Zhou_2019_Am.J.Transl.Res_11_3056

Denervated-dependent skeletal muscle atrophy (DSMA) is considered to be the neuro-disconnection of skeletal muscle. This study aimed to investigate the protective effects of Buyang Huanwu Tang (BYHWT) on the DSMA and clarify associated molecular and genetic mechanisms. DSMA rat models were established according to the previously published study and divided into Model group and BYHWT group. Meanwhile, normal rats were assigned as Normal control (NC) group. Hematoxylin and eosin (HE) staining was used to examine inflammatory responses. Motor endplate activity was evaluated with wholemount acetylcholinesterase (AChE) staining. Mass-spectrometry analysis was conducted to compare differentially expressed proteins. RNAs were prepared and applied to gene functional analysis. Gene ontology (GO) and Kyoto Encyclopedia of Genes and Genomes (KEGG) were employed to analyze biological functions. The results indicated that BYHWT remarkably alleviated inflammatory responses and significantly improved motor endplate function, compared to that in DSMA Model rats (P<0.05). In BYHWT group, there were 393 differentially up-regulated and 576 differentially down-regulated molecules compared to that in Model group. Comparing to Model group, the cellular response to interferon-gamma, integral component of plasma membrane and voltage-gated potassium channel activity genes in BYHWT group were the most biological process (BP), cellular component (CC) and molecular function (MF) differential genes, respectively.
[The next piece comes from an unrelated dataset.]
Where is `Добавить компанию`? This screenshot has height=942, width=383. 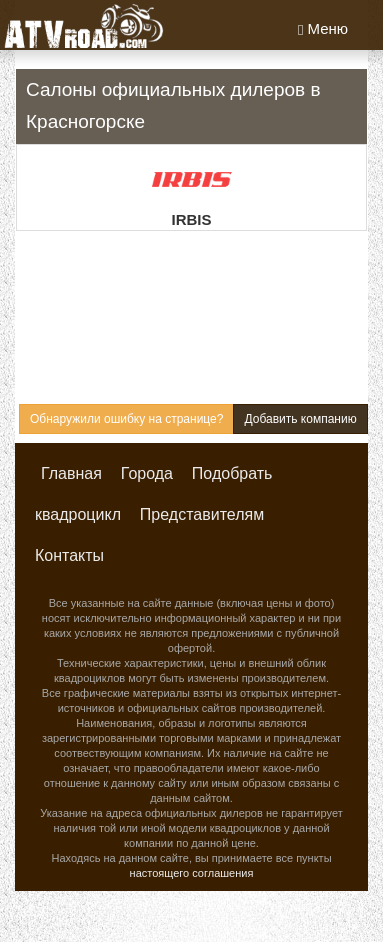 Добавить компанию is located at coordinates (300, 419).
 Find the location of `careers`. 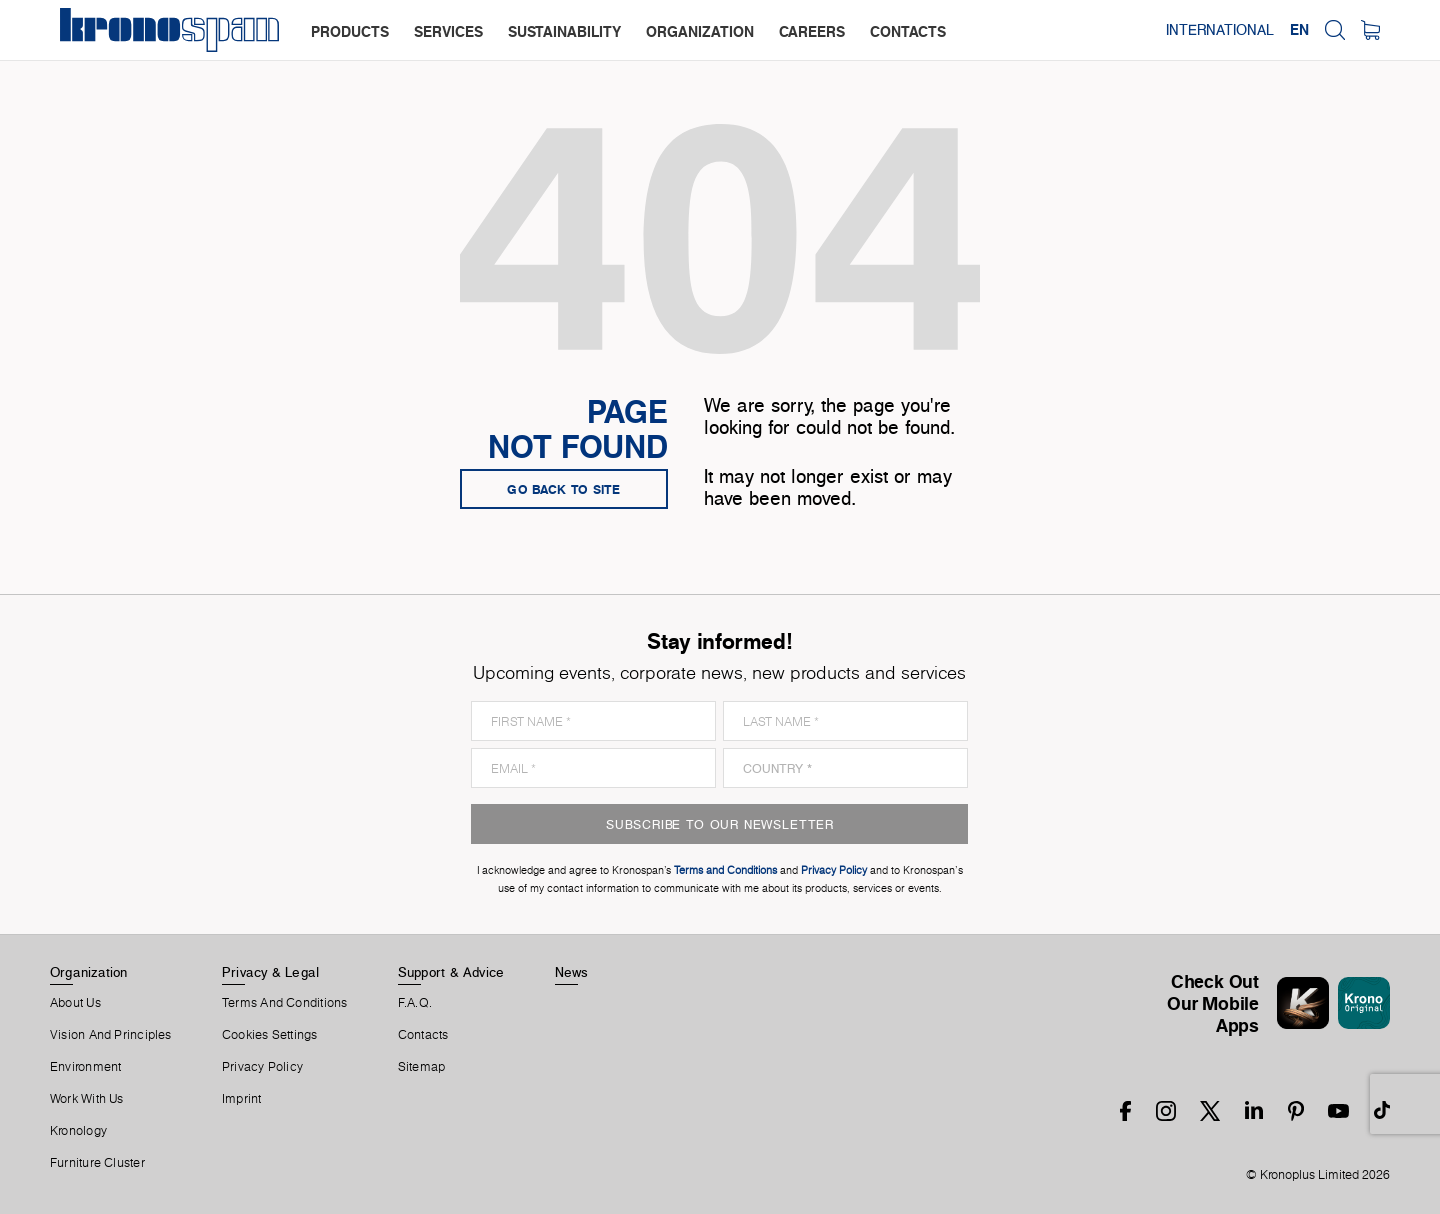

Fructose/mannose metabolism and glycerolipid metabolism KEGG signaling pathways illustrated the most significant enrichment of differentially expressed genes. In conclusion, BYHWT alleviated the inflammations and improved the motor endplate function of DSMA rats by activating cellular response to interferon-gamma, integral component of plasma membrane and voltage-gated potassium channel activity genes and associated signaling pathways.